You will find a lot more information about this topic in the threads linked at the end of the WR Dictionary entry for *arse*.
In particular:
*Buttocks / Bottom / Arse - How Offensive*


----------



## Micia93

Canard said:


> When it refers to "buttocks", you won't hear "arse" in North America, and if you say it, you'll sound British
> 
> Incidentally, "my ass!" is a vulgar way to say "mon oeil !" Weird how we refer to different body parts, isn't it?


 
french also uses this different body part in a vulgar way and if "mon oeil" tends to be less used, you will more frequently hear "mon cul" instead !
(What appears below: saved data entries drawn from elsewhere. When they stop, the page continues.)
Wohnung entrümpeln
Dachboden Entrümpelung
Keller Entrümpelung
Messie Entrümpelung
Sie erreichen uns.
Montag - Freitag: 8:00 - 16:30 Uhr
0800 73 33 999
I must admit that the meaning is different
"mon oeil!" meaning "I don't believe you"
whereas "mon cul!" means : "tu peux toujours courir! "(dsorry I don't know how to translate it !)


----------



## kellyjelly

From a British/colonial point of view, we have, up til now, always said and written 'arse'.  With emphasis on the ARE sound, which is a lot different to the American 'ass' version, which sounds amusingly coy and inoffensive to us.  ARSE sounds rude and is intended to be so, with no qualification.  It is crude, rough and rustic.
I would suggest a wee bit of caution in interchanging them as the difference is still appreciated by a lot of people.  'Ass' is silly- 'arse' is more offensive.
[…]


----------



## Gargamelle

I always think of ass/arse as a North America vs. the rest of  the English-speaking world type thing. I have never in my entire life  heard a fellow American say "arse" unless he or she was joking and/or  doing a fake British accent. In the USA, "ass" means "buttocks." It also  means "donkey," but most of the time we say "donkey" when we mean the  animal. "Arse" means "how British people say 'ass.'" It's a word that is  not used but is understood.
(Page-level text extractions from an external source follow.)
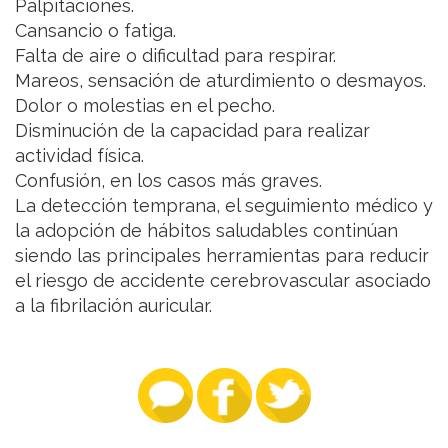
Palpitaciones.
Cansancio o fatiga.
Falta de aire o dificultad para respirar.
Mareos, sensación de aturdimiento o desmayos.
Dolor o molestias en el pecho.
Disminución de la capacidad para realizar
actividad física.
Confusión, en los casos más graves.
La detección temprana, el seguimiento médico y
la adopción de hábitos saludables continúan
siendo las principales herramientas para reducir
el riesgo de accidente cerebrovascular asociado
a la fibrilación auricular.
How it sounds depends, not surprisingly, on where you're from. KellyJelly says that "arse" sounds crude, rough and rustic in New Zealand, while "ass" sounds coy and inoffensive. To me, "arse" sounds British and "ass" sounds American, and they're equally rude, though not especially rustic. But I'm from the USA, so there you go. 

[…]


----------



## sound shift

LaRue said:


> I think people have, over time, become accostomed to saying them both, and with the same meaning. So, there really isn't a difference anymore.


I don't say them both. I use the one I have always used: "arse".


----------



## Gargamelle

....and I always use "ass." I think most native English speakers use one or the other and understand the one they don't use. 

The difference is primarily one of dialect, not semantics, with a footnote about "ass" also being a synonym for "donkey."


----------



## ShineLikeStars

In my humble opinion:

ass is North American English
arse is British English


----------



## Gargamelle

Agree. That's the essence of it.


----------



## kellyjelly

That's exactly what I meant.  To a NZ'r, ass […] sounds light and silly […] to us.  Arse sounds more robust and rude/offensive.


----------



## bloomiegirl

Agree that […] arse sounds light […] to American ears.  Less offensive, to my mind, than "ass" – probably because "arse" is 1) not commonly used in the USA; 2) sounds British (which it is) and therefore taken to be more refined.


----------



## Gargamelle

...and also funnier because, well, gee, British is the language of Monty Python, Shakespeare, et al.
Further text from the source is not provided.